Then I realized that she, like other fictional characters, is just that: a work of fiction, totally derived from someone's imagination. She is under the same curse as I.

Sigh

{It's a sigh kind of post, and I apologize. Next post will be peppier, I promise.}

Wednesday, January 19, 2011

Pride

Pride approaches you
approaches ever slowly
as the rising tide

Your hand he will take
and skipping he leads you up
to dizzying heights

You chortle and laugh
marvel at your sheer greatness
your work is profound

All others are small
small and insignificant
like ants on a hill

How do the ants know
how can they speak and warn you
of your coming fall

The world is beneath
you alone stand at the summit
the peak of your ego

Suddenly pride turns
he is no friend to you now
with a sneer he shoves

Headfirst you descend
the warning rings in your ear
as you tumble downwards

Bruised and scraped
now at the base of your ego
the ants did speak truth

Humility is kind
though it's hard to acknowledge
you are but an ant

(well there we go. I wanted to write something, and I thought I'd experiment with haikus.)

Tuesday, January 18, 2011

there is no limit to stupidity...

I wrote this last week...but I chose not to post it. I changed my mind.


I feel like a total moron. 

I think I should put that out there.

I've paid a good amount to learn a simple lesson. I guess with the amount I've paid, it's a big lesson.

I'm struggling. Part of me wants to cry that it's not fair. The other part realizes that it's my own fault for getting into such a pickle.
 I can't imagine who would have the nerve to do such a thing, but maybe it's all in God's plan. I know He works all things for my good, though He lets me experience the consequences of my actions.
 I'll admit to how great my goof was. It's hard to say that I was irresponsible and careless; here we go.

On Sunday, after church, I went out with a group to eat. We went back to the church to hang out.
 I, ever the eager game player, violated one of the MOST IMPORTANT WOMAN RULES.

Wedged in between "how to walk in high-heels", and "how to be a hostess" is this very important law: 

NEVER, NEVER, NEVER, NEVER, NEVER let your purse out of sight. 

(there might not be enough "never"'s...)

This holds true especially if the purse contains valuables, as mine did. I left it by the coat rack at church, thinking it would be safe.
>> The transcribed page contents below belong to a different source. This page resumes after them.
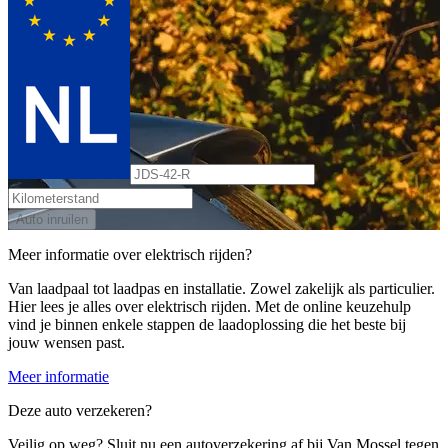
Auto inruilen
Meer informatie over elektrisch rijden?
Van laadpaal tot laadpas en installatie. Zowel zakelijk als particulier.
Hier lees je alles over elektrisch rijden. Met de online keuzehulp
vind je binnen enkele stappen de laadoplossing die het beste bij
jouw wensen past.
Meer informatie
Deze auto verzekeren?
Veilig op weg? Sluit nu een autoverzekering af bij Van Mossel tegen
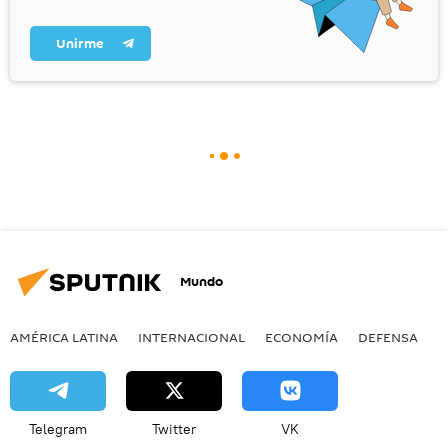
Unirme
Mundo
AMÉRICA LATINA
INTERNACIONAL
ECONOMÍA
DEFENSA
M
Telegram
Twitter
VK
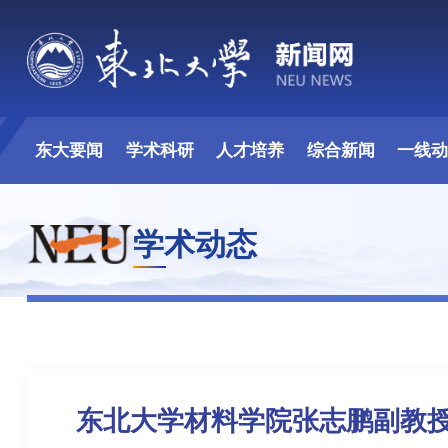
东大要闻
学术科研
人才培养
综合新闻
一线
学术动态
东北大学材料学院张志鹏副教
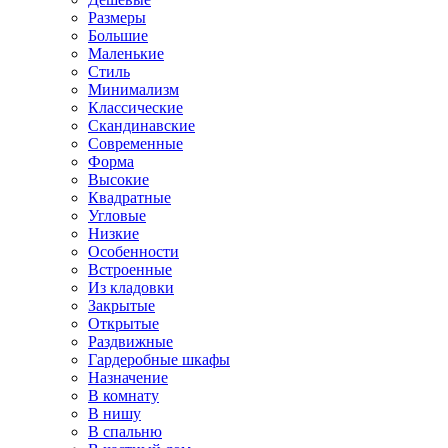
Размеры
Большие
Маленькие
Стиль
Минимализм
Классические
Скандинавские
Современные
Форма
Высокие
Квадратные
Угловые
Низкие
Особенности
Встроенные
Из кладовки
Закрытые
Открытые
Раздвижные
Гардеробные шкафы
Назначение
В комнату
В нишу
В спальню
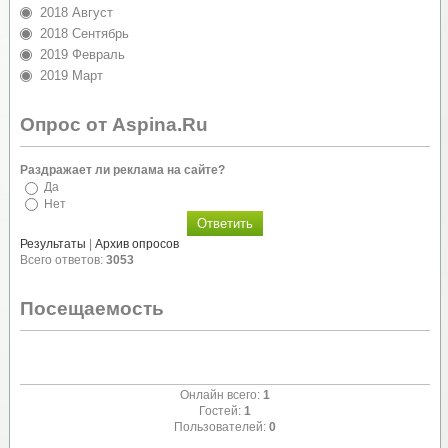
2018 Август
2018 Сентябрь
2019 Февраль
2019 Март
Опрос от Aspina.Ru
Раздражает ли реклама на сайте?
Да
Нет
Результаты
|
Архив опросов
Всего ответов:
3053
Посещаемость
Онлайн всего:
1
Гостей:
1
Пользователей:
0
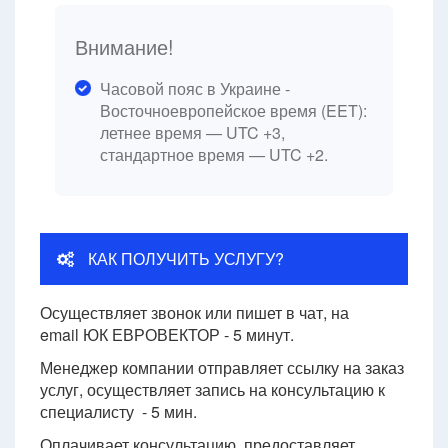
Внимание!
Часовой пояс в Украине -
Восточноевропейское время (EET):
летнее время — UTC +3,
стандартное время — UTC +2.
КАК ПОЛУЧИТЬ УСЛУГУ?
Осуществляет звонок или пишет в чат, на
email ЮК ЕВРОВЕКТОР - 5 минут.
Менеджер компании отправляет ссылку на заказ
услуг, осуществляет запись на консультацию к
специалисту - 5 мин.
Оплачивает консультацию, предоставляет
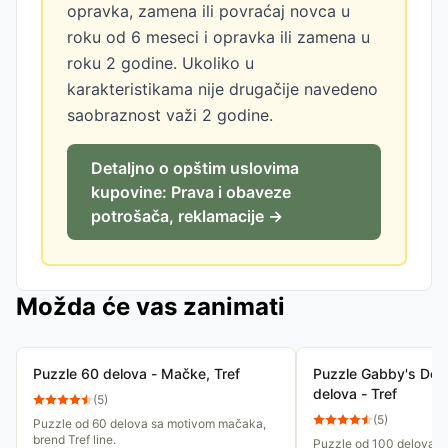
opravka, zamena ili povraćaj novca u
roku od 6 meseci i opravka ili zamena u
roku 2 godine. Ukoliko u
karakteristikama nije drugačije navedeno
saobraznost važi 2 godine.
Detaljno o opštim uslovima
kupovine: Prava i obaveze
potrošača, reklamacije →
Možda će vas zanimati
Puzzle 60 delova - Mačke, Tref
Puzzle Gabby's Dol
delova - Tref
(
5
)
(
5
)
Puzzle od 60 delova sa motivom mačaka,
brend Tref line.
Puzzle od 100 delova s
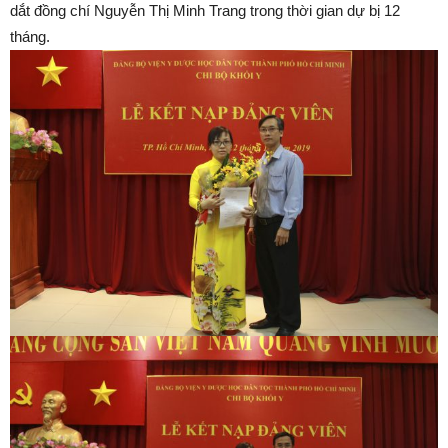
dắt đồng chí Nguyễn Thị Minh Trang trong thời gian dự bị 12
tháng.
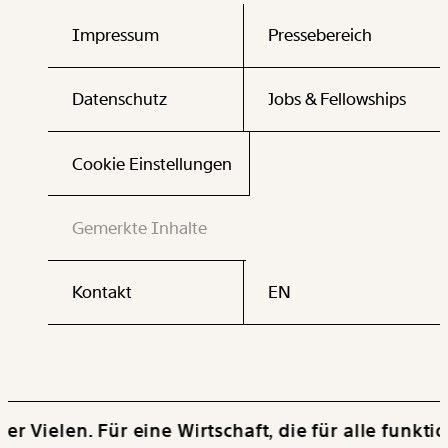
Impressum
Pressebereich
Datenschutz
Jobs & Fellowships
Cookie Einstellungen
Gemerkte Inhalte
Kontakt
EN
len. Für eine Wirtschaft, die für alle funktioniert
Actually, I didn't really think at all.

Can you see where I'm going with this?

Yes, I was robbed.
Quite a bit of cash was taken. I'll just say that it was a substantial blow. I mean, my birthday has recently happened, and money from a few odd jobs was in there.
My birthday gift cards have been spirited away, too.
My ipod is nowhere to be found.

After church on Sunday night, I set my purse on a hook and didn't mess with it until today.
It took me a few days to realize anything was missing, thus emphasizing my stupidity. We had an ice storm on Monday, and everything was still closed Tuesday...
I haven't needed money, and I only use my ipod on long trips.  Why it was in my purse Sunday, I don't know. But it was. And now it's gone.

At first, I considered the possibility of robbery as highly unlikely. The facts were blatant.
I'm absent-minded at times. Everyone who knows me, knows this. I've searched through my house with a fine-tooth comb...just to be sure.

I pray that whoever took my stuff really did need it, and that God will work and show himself through this whole circumstance.  He will be glorified. 

You never know what can happen...

All of the things that were taken were His, anyways. He's blessed me with them for a season, and now, maybe it's someone else's turn to be blessed.

For me to get upset over impermanent things is stupid. I'm not upset about that as much as I'm upset at my lack of good stewardship.

I can keep calling myself "moron", and bemoaning my "losses", but that won't help anything. I haven't lost anything truly important. Stuff is stuff. It's not going to last.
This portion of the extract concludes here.